ABOUT THIS EXERCISE: Reproduce every line in the material below that holds "财务变动".

INFORMATION GIVEN:
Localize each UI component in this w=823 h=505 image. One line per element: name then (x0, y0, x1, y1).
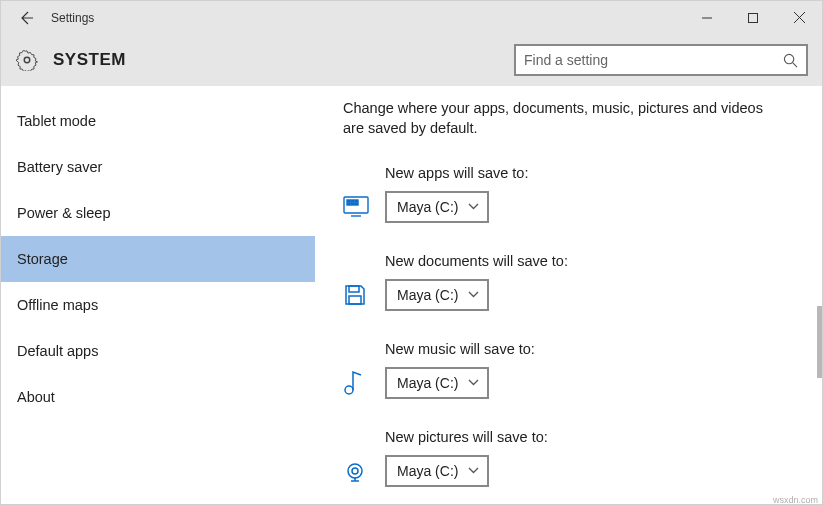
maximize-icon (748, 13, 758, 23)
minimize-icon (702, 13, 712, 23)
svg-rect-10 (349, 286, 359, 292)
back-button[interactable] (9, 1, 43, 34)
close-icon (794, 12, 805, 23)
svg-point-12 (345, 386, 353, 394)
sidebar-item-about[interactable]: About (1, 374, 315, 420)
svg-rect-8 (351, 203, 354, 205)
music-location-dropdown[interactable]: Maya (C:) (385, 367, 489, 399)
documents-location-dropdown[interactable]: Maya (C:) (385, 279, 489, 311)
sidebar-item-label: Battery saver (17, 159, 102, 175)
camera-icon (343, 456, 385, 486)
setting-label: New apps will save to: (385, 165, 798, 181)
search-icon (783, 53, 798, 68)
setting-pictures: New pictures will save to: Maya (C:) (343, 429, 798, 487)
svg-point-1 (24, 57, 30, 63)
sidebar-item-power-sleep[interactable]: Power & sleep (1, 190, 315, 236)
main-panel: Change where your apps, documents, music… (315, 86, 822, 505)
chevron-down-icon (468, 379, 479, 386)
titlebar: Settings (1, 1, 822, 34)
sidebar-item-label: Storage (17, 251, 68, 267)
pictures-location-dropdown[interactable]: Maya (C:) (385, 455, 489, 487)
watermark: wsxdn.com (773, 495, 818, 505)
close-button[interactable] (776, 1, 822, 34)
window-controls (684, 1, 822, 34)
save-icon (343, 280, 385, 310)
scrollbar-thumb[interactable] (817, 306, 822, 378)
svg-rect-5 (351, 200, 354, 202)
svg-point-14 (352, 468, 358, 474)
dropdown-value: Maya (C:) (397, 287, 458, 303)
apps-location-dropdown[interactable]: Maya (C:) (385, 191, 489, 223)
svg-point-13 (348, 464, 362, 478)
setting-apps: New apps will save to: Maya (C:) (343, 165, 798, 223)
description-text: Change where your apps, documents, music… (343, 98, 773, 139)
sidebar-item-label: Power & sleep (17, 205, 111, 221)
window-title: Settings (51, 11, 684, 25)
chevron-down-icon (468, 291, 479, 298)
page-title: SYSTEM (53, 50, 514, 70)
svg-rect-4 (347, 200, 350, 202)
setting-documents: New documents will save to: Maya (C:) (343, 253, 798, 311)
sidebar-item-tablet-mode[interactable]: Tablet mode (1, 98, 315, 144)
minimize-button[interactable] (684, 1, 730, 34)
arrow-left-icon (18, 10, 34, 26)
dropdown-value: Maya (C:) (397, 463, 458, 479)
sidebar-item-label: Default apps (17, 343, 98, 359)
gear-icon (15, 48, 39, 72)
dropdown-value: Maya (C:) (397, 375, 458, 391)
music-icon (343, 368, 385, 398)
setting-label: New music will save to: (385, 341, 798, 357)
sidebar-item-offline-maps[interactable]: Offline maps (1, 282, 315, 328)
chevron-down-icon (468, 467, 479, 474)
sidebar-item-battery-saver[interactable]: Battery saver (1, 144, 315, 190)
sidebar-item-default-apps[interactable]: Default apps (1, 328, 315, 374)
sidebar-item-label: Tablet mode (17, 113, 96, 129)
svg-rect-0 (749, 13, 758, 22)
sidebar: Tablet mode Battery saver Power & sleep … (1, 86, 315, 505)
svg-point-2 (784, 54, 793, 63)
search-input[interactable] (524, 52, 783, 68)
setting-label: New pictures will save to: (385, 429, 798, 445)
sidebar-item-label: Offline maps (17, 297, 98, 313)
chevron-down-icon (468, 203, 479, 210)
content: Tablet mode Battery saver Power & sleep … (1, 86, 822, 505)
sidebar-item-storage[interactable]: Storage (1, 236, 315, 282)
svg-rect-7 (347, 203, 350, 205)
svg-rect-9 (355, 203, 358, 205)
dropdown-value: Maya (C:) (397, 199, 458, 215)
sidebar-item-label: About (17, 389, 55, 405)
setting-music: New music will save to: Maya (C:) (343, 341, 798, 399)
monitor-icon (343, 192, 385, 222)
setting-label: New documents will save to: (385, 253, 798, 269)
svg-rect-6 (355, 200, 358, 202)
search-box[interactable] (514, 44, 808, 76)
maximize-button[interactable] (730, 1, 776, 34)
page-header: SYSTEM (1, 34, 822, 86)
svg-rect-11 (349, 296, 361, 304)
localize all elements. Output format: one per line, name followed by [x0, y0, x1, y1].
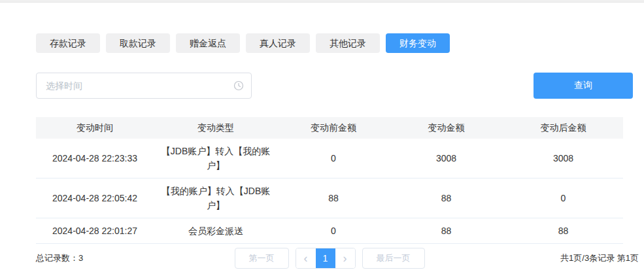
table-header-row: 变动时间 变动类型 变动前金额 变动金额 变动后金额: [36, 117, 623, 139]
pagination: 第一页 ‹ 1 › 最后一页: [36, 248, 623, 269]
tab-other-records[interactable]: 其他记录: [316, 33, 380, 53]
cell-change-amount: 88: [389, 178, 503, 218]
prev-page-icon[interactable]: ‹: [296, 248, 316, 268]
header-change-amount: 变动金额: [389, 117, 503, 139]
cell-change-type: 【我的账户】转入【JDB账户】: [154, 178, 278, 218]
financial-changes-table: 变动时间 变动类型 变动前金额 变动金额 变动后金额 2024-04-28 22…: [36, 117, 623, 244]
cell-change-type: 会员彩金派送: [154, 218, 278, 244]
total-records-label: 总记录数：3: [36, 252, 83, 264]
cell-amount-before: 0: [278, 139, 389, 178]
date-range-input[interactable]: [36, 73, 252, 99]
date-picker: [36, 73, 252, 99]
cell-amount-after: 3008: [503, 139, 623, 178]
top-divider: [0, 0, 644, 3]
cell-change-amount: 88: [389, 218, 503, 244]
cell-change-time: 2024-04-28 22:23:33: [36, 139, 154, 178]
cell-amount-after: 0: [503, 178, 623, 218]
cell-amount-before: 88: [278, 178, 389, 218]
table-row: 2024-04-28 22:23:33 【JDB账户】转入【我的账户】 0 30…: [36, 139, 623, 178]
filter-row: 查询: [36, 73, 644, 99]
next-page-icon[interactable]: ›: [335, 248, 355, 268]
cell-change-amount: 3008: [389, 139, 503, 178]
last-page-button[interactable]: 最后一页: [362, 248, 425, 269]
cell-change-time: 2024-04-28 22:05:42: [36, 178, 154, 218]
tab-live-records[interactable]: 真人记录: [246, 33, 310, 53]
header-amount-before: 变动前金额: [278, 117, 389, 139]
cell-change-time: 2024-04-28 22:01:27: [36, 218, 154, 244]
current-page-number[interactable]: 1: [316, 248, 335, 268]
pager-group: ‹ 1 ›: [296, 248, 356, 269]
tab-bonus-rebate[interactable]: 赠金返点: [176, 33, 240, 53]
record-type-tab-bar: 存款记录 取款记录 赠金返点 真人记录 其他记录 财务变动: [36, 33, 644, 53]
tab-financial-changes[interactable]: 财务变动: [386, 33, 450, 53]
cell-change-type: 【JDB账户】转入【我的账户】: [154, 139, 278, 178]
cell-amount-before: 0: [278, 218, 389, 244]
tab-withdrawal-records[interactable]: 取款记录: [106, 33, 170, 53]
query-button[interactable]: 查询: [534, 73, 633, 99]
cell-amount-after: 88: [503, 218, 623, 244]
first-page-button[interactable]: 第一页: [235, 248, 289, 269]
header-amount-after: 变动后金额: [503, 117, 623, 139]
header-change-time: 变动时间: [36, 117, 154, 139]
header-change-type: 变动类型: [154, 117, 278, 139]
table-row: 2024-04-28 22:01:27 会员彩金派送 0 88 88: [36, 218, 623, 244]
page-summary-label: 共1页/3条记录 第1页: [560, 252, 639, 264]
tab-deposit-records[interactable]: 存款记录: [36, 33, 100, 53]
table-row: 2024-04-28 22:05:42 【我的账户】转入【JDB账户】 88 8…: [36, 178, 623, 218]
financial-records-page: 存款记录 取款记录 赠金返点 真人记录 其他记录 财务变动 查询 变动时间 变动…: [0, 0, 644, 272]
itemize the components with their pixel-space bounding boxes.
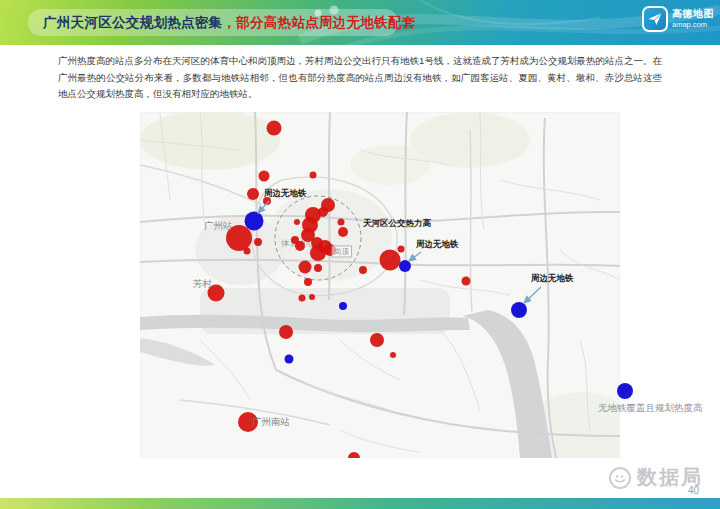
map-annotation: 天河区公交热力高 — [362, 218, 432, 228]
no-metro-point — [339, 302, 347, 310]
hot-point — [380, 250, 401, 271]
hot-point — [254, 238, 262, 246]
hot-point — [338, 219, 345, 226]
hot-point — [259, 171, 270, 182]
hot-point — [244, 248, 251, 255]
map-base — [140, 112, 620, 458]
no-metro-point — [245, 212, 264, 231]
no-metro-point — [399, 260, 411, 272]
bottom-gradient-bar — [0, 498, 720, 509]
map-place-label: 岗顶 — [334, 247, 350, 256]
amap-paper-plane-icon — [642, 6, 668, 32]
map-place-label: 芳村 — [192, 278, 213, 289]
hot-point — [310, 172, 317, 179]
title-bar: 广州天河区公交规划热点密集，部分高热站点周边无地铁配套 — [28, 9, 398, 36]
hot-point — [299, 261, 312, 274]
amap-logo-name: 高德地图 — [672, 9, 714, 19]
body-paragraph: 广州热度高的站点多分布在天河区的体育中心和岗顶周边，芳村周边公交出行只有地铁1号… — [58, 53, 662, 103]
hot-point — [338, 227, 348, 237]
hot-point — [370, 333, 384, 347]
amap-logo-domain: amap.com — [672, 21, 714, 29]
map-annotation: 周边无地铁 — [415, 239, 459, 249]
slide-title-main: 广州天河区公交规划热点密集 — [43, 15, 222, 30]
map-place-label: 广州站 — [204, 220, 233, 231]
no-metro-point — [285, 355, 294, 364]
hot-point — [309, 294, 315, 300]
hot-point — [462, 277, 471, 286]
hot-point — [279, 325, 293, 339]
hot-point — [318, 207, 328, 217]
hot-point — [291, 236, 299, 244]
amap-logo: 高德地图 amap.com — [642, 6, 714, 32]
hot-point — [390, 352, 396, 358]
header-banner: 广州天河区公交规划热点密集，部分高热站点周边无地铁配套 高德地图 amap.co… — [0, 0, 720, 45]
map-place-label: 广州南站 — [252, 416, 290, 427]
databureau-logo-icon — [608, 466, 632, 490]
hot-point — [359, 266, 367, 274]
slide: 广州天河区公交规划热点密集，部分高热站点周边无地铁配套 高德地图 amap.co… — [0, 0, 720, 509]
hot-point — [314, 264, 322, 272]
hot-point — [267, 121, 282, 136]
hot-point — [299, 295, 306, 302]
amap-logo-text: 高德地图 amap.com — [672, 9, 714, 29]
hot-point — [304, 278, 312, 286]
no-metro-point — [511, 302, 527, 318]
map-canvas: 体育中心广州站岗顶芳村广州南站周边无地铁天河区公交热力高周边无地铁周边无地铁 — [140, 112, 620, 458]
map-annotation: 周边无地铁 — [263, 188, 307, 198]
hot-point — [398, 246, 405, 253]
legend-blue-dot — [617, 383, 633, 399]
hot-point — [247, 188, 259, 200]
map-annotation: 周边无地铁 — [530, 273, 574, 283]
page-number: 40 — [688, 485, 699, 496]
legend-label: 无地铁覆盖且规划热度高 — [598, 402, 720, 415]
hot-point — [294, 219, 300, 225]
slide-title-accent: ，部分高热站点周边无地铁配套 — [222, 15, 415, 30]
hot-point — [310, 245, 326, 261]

RESULT FOR THIS TASK:
record-type-tab-bar: 存款记录 取款记录 赠金返点 真人记录 其他记录 财务变动: [36, 33, 644, 53]
tab-financial-changes[interactable]: 财务变动: [386, 33, 450, 53]
financial-records-page: 存款记录 取款记录 赠金返点 真人记录 其他记录 财务变动 查询 变动时间 变动…: [0, 0, 644, 272]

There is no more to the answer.